THYROID + ANTITHYROID DRUGS Flashcards
PROPYLTHIOURACIL
METHIMAZOLE
MOA
Both of them
1) block iodination of thyroglobulin and
2) inhibit coupling reaction of DIT with MIT (T3) & DIT joining with another DIT (T4).
Hence, formation of T3 and T4 is reduced.
3) INHIBIT THYROPEROXIDASE
NOTE: They do not inhibit the preformed T4 / T3; as a result –slow onset of action. Takes 2-3 weeks for full effect.
PROPYLTHIOURACIL
USES
1) DOC FOR THYROID STORM b/c of its ability to inhibit 5’-DEIODINASE which results in a decrease in peripheral conversion of T4 to T3 conversion (T3 is more potent)
2) USED IN 1ST TRIMESTER B/C OF RARE TERATOGENICITY with methimazole
3) Is reserved for patients who are intolerant to methimazole; who are not fit for surgery, OR 131 radiactive Iodine
THIOAMIDES
ADVERS EFFECTS
• Thioamides are associated with rash and arthralgia; produce rare agranulocytosis, aplastic anemia, hepatotoxicity, hypoprothrombinemia and vasculitis.
Serious AE are much less with methimazole than with PTU; because of this methimazole is more preferred in clinical practice.
Methimazole is a teratogen –aplasia cutis congenita
IODINE + IODIDE SALTS
MOA
Large doses of iodide inhibit thyroid hormone synthesis (↓organification and release) via brief TPO inhibition.
–> This effect is called as Wolff-Chaikoff effect.
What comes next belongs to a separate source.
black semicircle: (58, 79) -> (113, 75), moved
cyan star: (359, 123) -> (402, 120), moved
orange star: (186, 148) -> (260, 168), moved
- Wolff-Chaikoff effect is gone after 10 - 14 days that can result in multinodular goiter, if large doses are continued (Jod-Basedow phenomenon).
IODINE + IODIDE SALTS
USES:
1) BEFORE SURGERY TO DECREASE VASCULARITY + SIZE OF GLAND
* Iodides decrease vascularity and size of the gland. They are used most often before surgery for easy thyroid excision.
2) THYROTOXIC CRISIS
* They are used in conjunction with PTU, and b- blockers in thyrotoxic crisis.
IODINE + IODIDE SALTS
Preps are available as?
• Preparations are available as:
1. Lugol’s solution – a mixture of iodine & potassium
iodide.
- Saturated solution of potassium iodide.
IODINE + IODIDE SALTS
ADVERSE EFFECTS
• Adverseeffects:
chronic iodide intoxication (iodism),
-anaphylactoid reaction –angioedema, swelling of larynx, eyelids; brassy taste, burning of teeth and gums; enlargement of parotid and maxillary glands.
RADIOACTIVE IODINE
MOA
Radioactive iodine (131I) is taken up and sequestered by thyroid gland. The intracellular 131I damage the tissue through emission of toxic β-rays, no effect on other tissues.
RADIOACTIVE IODINE
USES
Used in adults with
1) hyperthyroidism,
2) Graves’ disease
that has been refractory to other antithyroid drugs and persistent symptoms even after the subtotal thyroidectomy.
RADIOACTIVE IODINE
ADVERSE EFFECT
CONTRAINDICATIONS
The desired effect may not be obtained due to the difficulties to determine the dose. Patients may develop hypothyroidism.
It is the only medical therapy produces permanent reduction in thyroid activity.
There is no evidence of causing any cancer.
- Adverse effect: hypothyroidism.
- It is contraindicated in pregnant women and nursing mothers.
PROPANOLOL
ESMOLOL
USES:
β-blockers are useful in controlling the nervousness, palpitation, fatigue, weight loss, heat intolerance and tremors associated with hyperthyroidism, short-term management in pregnancy, preoperatively, and thyroid storm. Partial agonists are not used.
PROPANOLOL
MOA
nonspecific beta blocker prevents conversion of T4 to T3.
ESMOLOL
a short acting beta blocker can be used to control intra-operative thyroid storm.
Alternatives to β-blockers in thyroid storm for patients with asthma
1) CCB,
2) Diltiazem or
3) Verapamil.
WHAT IS THYROID STORM?
A life threatening medical emergency associated with extreme effects of hyperthyroidism.
It is caused by illness, surgery, and other stresses in patients suffering from thyrotoxicosis.
Beta-adrenergic blockers to manage CVS problems such as tachycardia, hypertension.
Propylthiouracil, I.V. sodium Iodine, and Glucocorticoids to inhibit peripheral conversion of T4 to T3.